Wednesday, June 19, 2013

12: SciFi is Not for Sissies; Westercon 66: A Skeptic Comes Home

Cover by John Hastings II


“As he dodged diners and servers in the hall, the repeated miniscule navigational challenges reminded him of Proust’s comparison of a restaurant in action with the whirling planets of the solar system, which had struck him as fanciful…until he had seen it himself in restaurant after restaurant…[H]e was in fact hooked: he was very, very interested in whatever she might say or do.  He was even willing to consider stupidities like birdflight in the clouds of Saturn.  How could it be?  To a woman not even his type – ah, Marcel, if only you knew – this Swan was worse even than Odette.”  2312

“Many years have passed since that night. The wall of the staircase…was long ago demolished. And in myself, too, many things have perished which I imagined would last for ever, and new ones have arisen, giving birth to new sorrows and new joys which in those days I could not have foreseen, just as now the old are hard to understand.”  Marcel Proust, Swann’s Way

“Summer is halfway over, I’ve been fired from my job, booze nor dope nor money have I none, so to fool myself into thinking I’m doing something useful I am sitting in front of this typewriter watching the words flow onto a piece of blue celluloid and trying to make this fanzine a living entity.”  John Hastings II, True!Lust!Romances!, The Journal of Outlaw Fandom, Premier Issue, September 1972

Remembrance of Cons Past, Swan’s Way, and the Infidelity of Memory

Sacramento fandom was heating up in 1972, and in preparation for the Worldcon, HJ and I gathered together some “prominent names” and started a zine called True!Lust!Romances!  In addition to our contributions, it had articles by Larry Inchausti (“The Day I Met Mike Douglas”), James Kimball (“Trash Box”), and Steven Kendrick (“Emil the Bazoo”), and terrific art by Jim McLeod.  HJ and I brought copies to Worldcon, and decided that we would like Harlan Ellison to write for us.  Realizing the chances of this were minimal, we figured the only way to possibly get this to happen was to make sure our pitch to him was memorable.  So we decided to go meta: we would approach him like fans who had overdosed on their own nerdiness.  Immediately after one of his panel appearances, we rushed him, waving T!L!R! in his face and whining, over and over, “Haaaaaarlan, Haaaaarlan, would you please write for our fanzine?!”  Of course, if you know anything about Harlan Ellison, you know we got a blistering earful of curses and invective.  But he did take a copy as he turned his back on us and stormed away.

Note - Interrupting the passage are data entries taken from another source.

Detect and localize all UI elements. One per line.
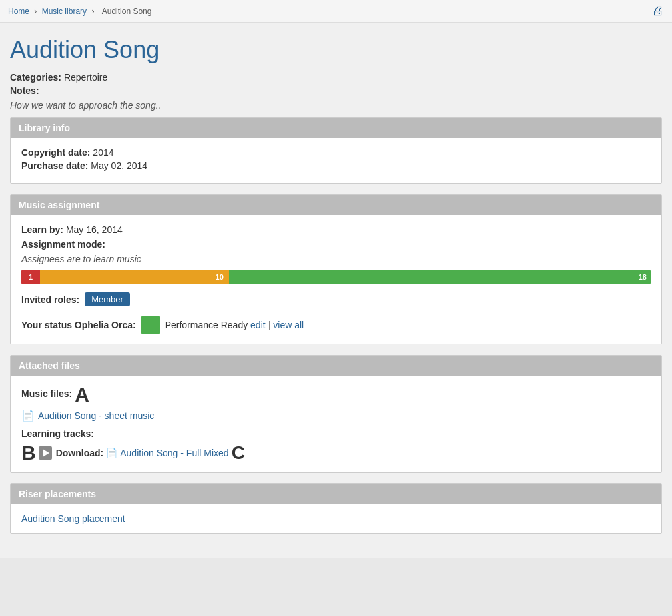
- assignment-mode-label: Assignment mode:: [21, 239, 105, 250]
- invited-roles-label: Invited roles:: [21, 294, 79, 305]
- track-pdf-icon: 📄: [106, 448, 117, 458]
- progress-bar: 1 10 18: [21, 270, 651, 284]
- track-row: B Download: 📄 Audition Song - Full Mixed…: [21, 443, 651, 463]
- library-info-header: Library info: [11, 118, 661, 138]
- letter-b-decoration: B: [21, 443, 36, 463]
- library-info-panel: Library info Copyright date: 2014 Purcha…: [10, 117, 662, 184]
- music-files-label: Music files:: [21, 388, 72, 399]
- music-assignment-panel: Music assignment Learn by: May 16, 2014 …: [10, 194, 662, 344]
- role-badge: Member: [85, 292, 130, 306]
- learn-by-value: May 16, 2014: [66, 224, 123, 235]
- breadcrumb-music-library[interactable]: Music library: [42, 7, 87, 16]
- bar-segment-1: 1: [21, 270, 40, 284]
- notes-text: How we want to approach the song..: [10, 100, 662, 111]
- page-title: Audition Song: [10, 36, 662, 64]
- library-info-body: Copyright date: 2014 Purchase date: May …: [11, 138, 661, 183]
- invited-roles-row: Invited roles: Member: [21, 292, 651, 306]
- status-label: Your status Ophelia Orca:: [21, 320, 136, 330]
- learn-by-label: Learn by:: [21, 224, 63, 235]
- riser-placements-body: Audition Song placement: [11, 504, 661, 533]
- placement-link[interactable]: Audition Song placement: [21, 513, 125, 524]
- bar-segment-3: 10: [210, 270, 228, 284]
- bar-segment-2: [40, 270, 210, 284]
- learning-tracks-label: Learning tracks:: [21, 428, 651, 439]
- edit-link[interactable]: edit: [250, 320, 266, 330]
- play-button[interactable]: [39, 446, 52, 460]
- pdf-icon: 📄: [21, 409, 35, 422]
- status-color-block: [141, 316, 160, 334]
- copyright-label: Copyright date:: [21, 147, 90, 158]
- status-text: Performance Ready: [165, 320, 248, 330]
- purchase-value: May 02, 2014: [91, 160, 147, 171]
- attached-files-header: Attached files: [11, 356, 661, 376]
- meta-section: Categories: Repertoire Notes: How we wan…: [10, 72, 662, 111]
- status-row: Your status Ophelia Orca: Performance Re…: [21, 316, 651, 334]
- riser-placements-panel: Riser placements Audition Song placement: [10, 483, 662, 534]
- breadcrumb: Home › Music library › Audition Song: [8, 7, 154, 16]
- breadcrumb-home[interactable]: Home: [8, 7, 29, 16]
- categories-label: Categories:: [10, 72, 61, 83]
- breadcrumb-current: Audition Song: [102, 7, 152, 16]
- purchase-label: Purchase date:: [21, 160, 88, 171]
- attached-files-body: Music files: A 📄 Audition Song - sheet m…: [11, 376, 661, 472]
- notes-label: Notes:: [10, 85, 39, 96]
- music-file-item: 📄 Audition Song - sheet music: [21, 409, 651, 422]
- categories-value: Repertoire: [64, 72, 107, 83]
- music-assignment-body: Learn by: May 16, 2014 Assignment mode: …: [11, 215, 661, 344]
- print-icon[interactable]: 🖨: [652, 4, 664, 18]
- copyright-value: 2014: [93, 147, 113, 158]
- view-all-link[interactable]: view all: [273, 320, 304, 330]
- letter-c-decoration: C: [232, 444, 245, 462]
- bar-segment-4: 18: [229, 270, 651, 284]
- attached-files-panel: Attached files Music files: A 📄 Audition…: [10, 355, 662, 473]
- riser-placements-header: Riser placements: [11, 484, 661, 504]
- music-assignment-header: Music assignment: [11, 195, 661, 215]
- letter-a-decoration: A: [75, 385, 89, 405]
- play-triangle-icon: [43, 449, 49, 457]
- music-file-link[interactable]: Audition Song - sheet music: [38, 410, 154, 421]
- download-label: Download:: [56, 448, 104, 458]
- assignees-text: Assignees are to learn music: [21, 254, 651, 264]
- track-file-link[interactable]: Audition Song - Full Mixed: [120, 448, 228, 458]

It has been brought to my attention that the Transvestite Ball, discussed in my last post, did not in fact happen at this Worldcon, but at a Witchcraft and Sorcery convention.  This blogging series has certainly tested the memory cells, and I must confess that many of my con recollections from this era are merging into one another.  I am thankful that HJ and SK are greatly assisting in attempts to keep these posts as factual as possible.  In any case, the events described in the Transvestite Ball narrative did happen, but at a different convention.  Evidently, I sought solace afterwards not in the arms of The Turd, but rather some other costumed fan.   

I continue through Kim Stanley Robinson's amazing 2312.  Not only am I getting an incredibly engrossing saga, enthralling characters, and a beautifully realized future, but I am also getting an “experimental novel” par excellence: sections called “Extracts” and “Lists” that are hugely pertinent to the story but big “detours” from the linear flow mixed with occasional, almost Joycean segments.  In my embrace of “mainstream” fiction, I had forgotten that experimental narrative fiction has a long and impressive history in sci-fi.  I loved Alfred Bester’s The Stars My Destination, and remember it as having some very twisted and amazing textual format “deviations”.  And speaking of Harlan Ellison, I remember many authors in Dangerous Visions attempting new approaches and styles.  (Of course, here we go with memory again!)  There must be more in the many years since I "left" the genre?  Perhaps this would be a worthwhile future series: the history of “experimental” sci-fi?